***** Source records *****

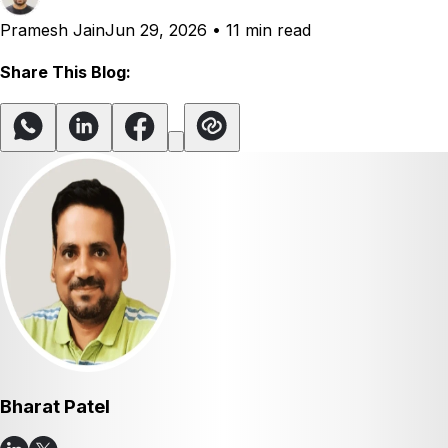
Pramesh Jain
Jun 29, 2026
•
11 min read
Share This Blog:
Bharat Patel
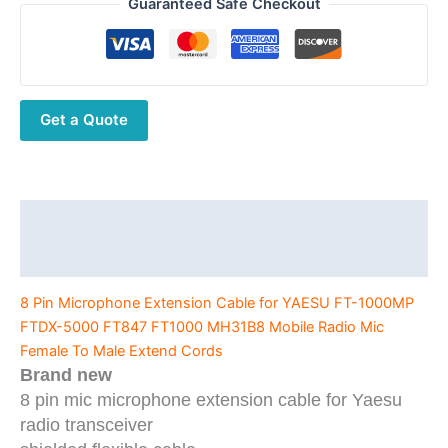
Microphone
Guaranteed Safe Checkout
Extension
Cable
for
YAESU
Get a Quote
FT-
1000MP
FTDX-
5000
FT847
Description
FT1000
Additional information
MH31B8
Mobile
8 Pin Microphone Extension Cable for YAESU FT-1000MP
Radio
FTDX-5000 FT847 FT1000 MH31B8 Mobile Radio Mic
Mic
Female To Male Extend Cords
Female
Brand new
To
8 pin mic microphone extension cable for Yaesu
Male
radio transceiver
Extend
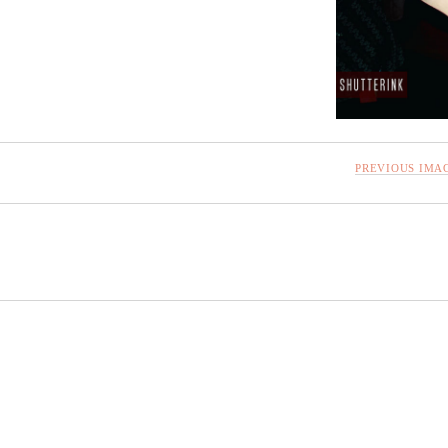
PREVIOUS IMA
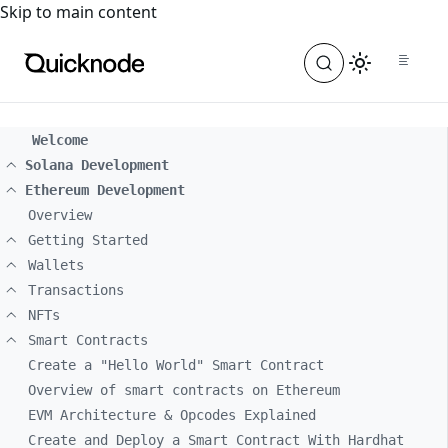
For the complete documentation index, see
llms.txt
. For a
Skip to main content
Welcome
Solana Development
Ethereum Development
Overview
Getting Started
Wallets
Transactions
NFTs
Smart Contracts
Create a "Hello World" Smart Contract
Overview of smart contracts on Ethereum
EVM Architecture & Opcodes Explained
Create and Deploy a Smart Contract With Hardhat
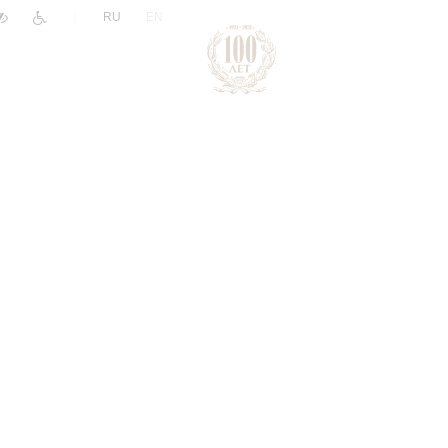
|
RU
EN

*****

What you return must match, line for line, the records from the line containing "Description" through their end, with both ends included and no pictures.

Description
FT1000
Additional information
MH31B8
Mobile
8 Pin Microphone Extension Cable for YAESU FT-1000MP
Radio
FTDX-5000 FT847 FT1000 MH31B8 Mobile Radio Mic
Mic
Female To Male Extend Cords
Female
Brand new
To
8 pin mic microphone extension cable for Yaesu
Male
radio transceiver
Extend
PREVIOUS IMA
For the complete documentation index, see
llms.txt
. For a
Skip to main content
Welcome
Solana Development
Ethereum Development
Overview
Getting Started
Wallets
Transactions
NFTs
Smart Contracts
Create a "Hello World" Smart Contract
Overview of smart contracts on Ethereum
EVM Architecture & Opcodes Explained
Create and Deploy a Smart Contract With Hardhat
|
RU
EN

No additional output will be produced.